Annexin I, a phospholipid and calcium binding protein, plays a well demonstrated role in the early delayed inhibitory feedback actions of glucocorticoids in the pituitary. Annexin I is localized in folliculostellate (FS) cells and glucocorticoids act on these cells to externalize annexin I at specific foci on FS cell processes (Chapman et al, 2002 Endocrinology, in press). Annexin I lacks a signal sequence to direct it into the secretory pathway and the foci of externalized annexin I suggest these represent sites for a specific transport mechanism. We have recently demonstrated by inhibitor studies a role for ATP-binding cassette (ABC) transporters in the export of annexin I from anterior pituitary tissue and a FS (TtT/GF) cell line (Epton et al, 2002, Endocrine Abstracts 3). The aim of the present study was to investigate by immunofluorescence labeling and confocal microscopy the localization of ABCA1 in intact and permeabilised TtT/GF cells. ABCA1 immunoreactivity was localized to foci on intact TtT/GF cell processes and in permeabilised cells was distributed throughout the cytoplasm.
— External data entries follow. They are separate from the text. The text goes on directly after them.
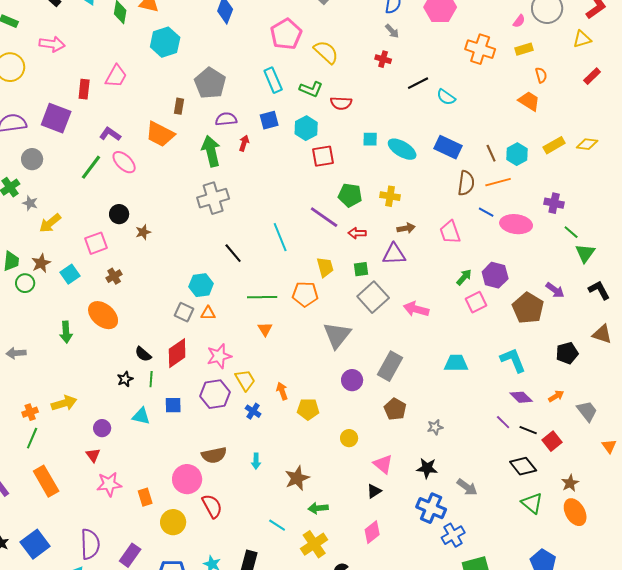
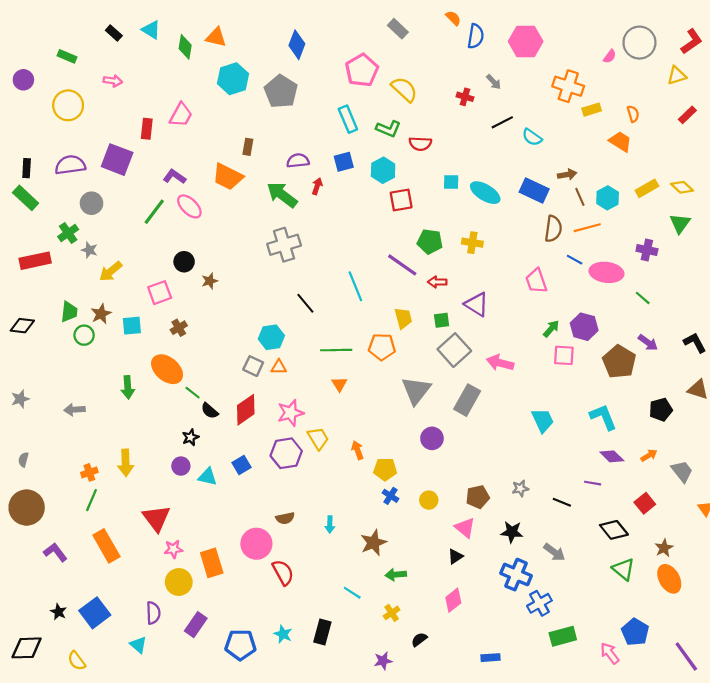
gray arrow: (392, 31) -> (494, 82), moved
pink arrow: (52, 44) -> (113, 81), size x0.7
yellow rectangle: (524, 49) -> (592, 110), moved
gray pentagon: (210, 83) -> (281, 92), moved
yellow diamond: (587, 144) -> (682, 187), turned 35
green arrow: (211, 151) -> (282, 195), turned -40
brown arrow: (406, 228) -> (567, 174), moved
green line: (571, 232) -> (643, 298), moved
green triangle: (585, 253) -> (680, 223), moved
purple triangle: (394, 254) -> (477, 304), turned 35
cyan square: (70, 274) -> (132, 326), turned 30
pink square: (476, 302) -> (564, 355), turned 30
cyan trapezoid: (456, 363) -> (543, 420), turned 65
gray rectangle: (390, 366) -> (467, 400), moved
green line: (151, 379) -> (193, 393), moved, turned -56
yellow arrow: (64, 403) -> (126, 463), turned 105
blue square: (173, 405) -> (242, 465), turned -30
brown pentagon: (395, 409) -> (478, 497), moved, turned 30
blue cross: (253, 411) -> (390, 496), moved
purple line: (503, 422) -> (593, 483), turned -35
purple circle: (102, 428) -> (181, 466), moved
black line: (528, 430) -> (562, 502), moved
red triangle: (93, 455) -> (156, 518), size x1.8
brown semicircle: (214, 455) -> (285, 518), size x0.7
pink star: (109, 484) -> (173, 549), size x0.7
orange rectangle: (145, 497) -> (212, 563), size x1.5
yellow circle: (173, 522) -> (179, 582), moved
purple semicircle: (90, 544) -> (153, 613), size x0.7
yellow cross: (314, 544) -> (392, 613), size x0.6

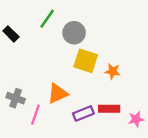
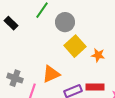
yellow square: (86, 61) -> (75, 46), turned 30

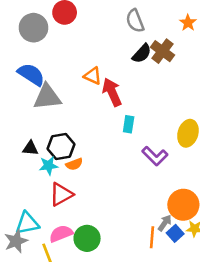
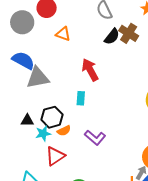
orange triangle: (93, 76) -> (63, 34), moved
cyan rectangle: (129, 124) -> (81, 98), moved
purple L-shape: (155, 156) -> (95, 138), moved

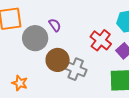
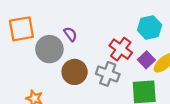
gray cross: (76, 69) -> (108, 74), moved

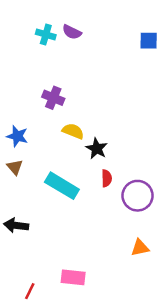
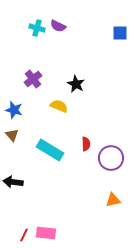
purple cross: (53, 98) -> (33, 79), moved, turned 30
black star: (97, 149) -> (76, 84), moved
pink rectangle: (73, 277) -> (46, 233), moved

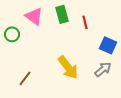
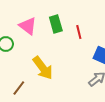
yellow arrow: (68, 67) -> (43, 68), moved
Pre-absorption of the antibody with the immunogenic ABCA1 peptide abolished ABCA1 immunoreactivity. Treatment of TtT/GF cells with dexamethasone (3h, 10 nM) significantly increased the number of ABCA1 and annexin I co-immunoreactive foci on the cell surface (P<0.05 vs medium alone, n=5). Co-labeling for annexin I, connexin 43 (a gap junction protein) or tubulin (a microtubule protein) with ABCA1 in intact cells revealed colocalisation at the membrane patches. Furthermore, labeling of follistatin and S100, proteins that also lack a signal sequence and are released by FS cells, were also co-localised with cell surface ABCA1 labeling. These data support the hypothesis that the immunoreactive foci are specific sites for the export of material by ABCA1, possibly anchored in place by microtubules and in the areas of cell-cell communication via gap junctions.